- Unregulated Crypto Custodians Are Not Reliable for Your Digital Assets – Here’s Why
Global financial failures are common. However, in today’s Web 3.0/blockchain economy, it is untenable to overlook the financial industry’s significant advances over the last two decades and repeat old mistakes. Traditional finance generally blames the bank when something goes wrong. Where is the blame for digital assets?
Due to market insolvencies, 2022 was a rough year for the cryptocurrency sector. FTX, a cryptocurrency exchange worth $32 billion, collapsed. Its founder, renowned Sam Bankman-Fried, was the crypto person of the year. When will unregulated custodians engaged with firms like FTX start to be held liable when exchanges go wrong? Most banks have used inadequate governance techniques such account management, co-mingling funds, custodial failures, and more.
The housing catastrophe a decade ago was caused by banking and securities blurring.
Despite these missteps, the public trusts TradFi (traditional finance). Despite managing billions of dollars in user assets, most crypto companies are unregulated. While these organizations are not required to secure their clients’ money, they should be held accountable when things go wrong.
FTX and Alameda Research stole hundreds of millions of dollars when the company collapsed. The move was to protect $400 million from bad actors. However, the fact that key people who had departed from the firm, including founder Sam Bankman-Fried (SBF) and CTO Gary Wang, could move so much money irritated investors and indicated an apparent lack of acceptable controls on the side of FTX and their partners.
Fireblocks, an unregulated crypto custodian, reviewed all FTX transactions throughout the FTX issue. The firm’s valuation reached $8 billion when a Series E investment round raised $550 million in 2021. Traditional banks must disclose money laundering under the Bank Secrecy Act. Fireblocks’ unregulated operations allowed FTX to ignore SBF and his associates’ fund transfers.

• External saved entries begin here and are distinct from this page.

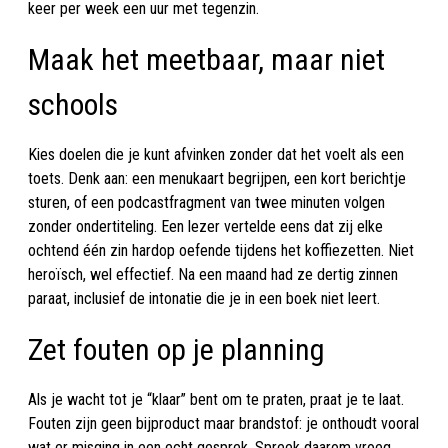
keer per week een uur met tegenzin.
Maak het meetbaar, maar niet
schools
Kies doelen die je kunt afvinken zonder dat het voelt als een
toets. Denk aan: een menukaart begrijpen, een kort berichtje
sturen, of een podcastfragment van twee minuten volgen
zonder ondertiteling. Een lezer vertelde eens dat zij elke
ochtend één zin hardop oefende tijdens het koffiezetten. Niet
heroïsch, wel effectief. Na een maand had ze dertig zinnen
paraat, inclusief de intonatie die je in een boek niet leert.
Zet fouten op je planning
Als je wacht tot je “klaar” bent om te praten, praat je te laat.
Fouten zijn geen bijproduct maar brandstof: je onthoudt vooral
wat er misging in een echt gesprek. Spreek daarom vroeg,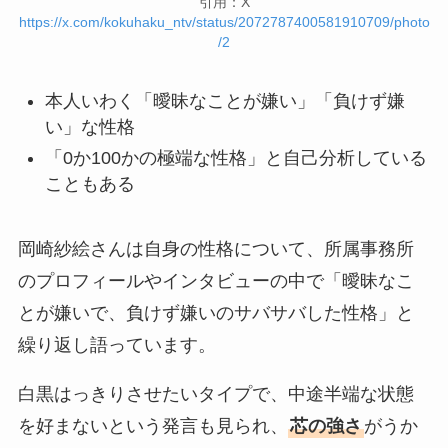
引用：X
https://x.com/kokuhaku_ntv/status/2072787400581910709/photo
/2
本人いわく「曖昧なことが嫌い」「負けず嫌
い」な性格
「0か100かの極端な性格」と自己分析している
こともある
岡崎紗絵さんは自身の性格について、所属事務所
のプロフィールやインタビューの中で「曖昧なこ
とが嫌いで、負けず嫌いのサバサバした性格」と
繰り返し語っています。
白黒はっきりさせたいタイプで、中途半端な状態
を好まないという発言も見られ、
芯の強さ
がうか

According to media reports, the Fireblocks team set up many emergency wallets without informing FTX’s new administration of the cash’ source. According to a court petition, FTX’s new administration seized FireBlocks funds without accountability. More regulatory monitoring in the digital asset market would have made this fund embezzlement tougher.
Pro-crypto advocates have urged regulators to clarify the space for years.

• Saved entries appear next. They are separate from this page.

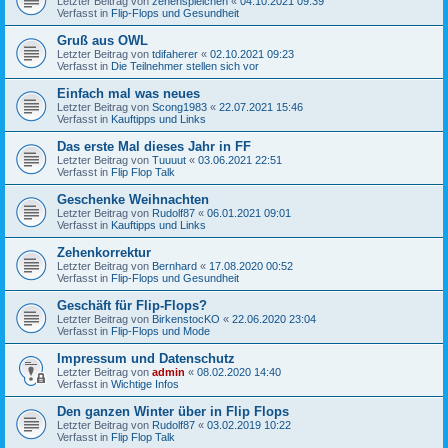
Letzter Beitrag von
zehenspielchen
«
04.10.2021 09:39
Verfasst in
Flip-Flops und Gesundheit
Gruß aus OWL
Letzter Beitrag von
tdifaherer
«
02.10.2021 09:23
Verfasst in
Die Teilnehmer stellen sich vor
Einfach mal was neues
Letzter Beitrag von
Scong1983
«
22.07.2021 15:46
Verfasst in
Kauftipps und Links
Das erste Mal dieses Jahr in FF
Letzter Beitrag von
Tuuuut
«
03.06.2021 22:51
Verfasst in
Flip Flop Talk
Geschenke Weihnachten
Letzter Beitrag von
Rudolf87
«
06.01.2021 09:01
Verfasst in
Kauftipps und Links
Zehenkorrektur
Letzter Beitrag von
Bernhard
«
17.08.2020 00:52
Verfasst in
Flip-Flops und Gesundheit
Geschäft für Flip-Flops?
Letzter Beitrag von
BirkenstocKO
«
22.06.2020 23:04
Verfasst in
Flip-Flops und Mode
Impressum und Datenschutz
Letzter Beitrag von
admin
«
08.02.2020 14:40
Verfasst in
Wichtige Infos
Den ganzen Winter über in Flip Flops
Letzter Beitrag von
Rudolf87
«
03.02.2019 10:22
Verfasst in
Flip Flop Talk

Digital asset entities want to operate freely like traditional financial institutions. The crypto market must follow traditional finance’s trustworthiness and accountability while debating crypto and DeFi’s long-term viability and utility. Custodians should also behave as fiduciaries and disclose their links with exchanges and market makers, including banks. While some argue that extensive regulation would be bad for crypto, uncontrolled custodians pose a substantial risk to the growth of this asset class.
Regulated crypto custodians, like banking regulation, are crucial to the industry’s growth and maturity. Thus, as we go toward decentralized technologies, the crypto market must adapt and accept rules to protect its users.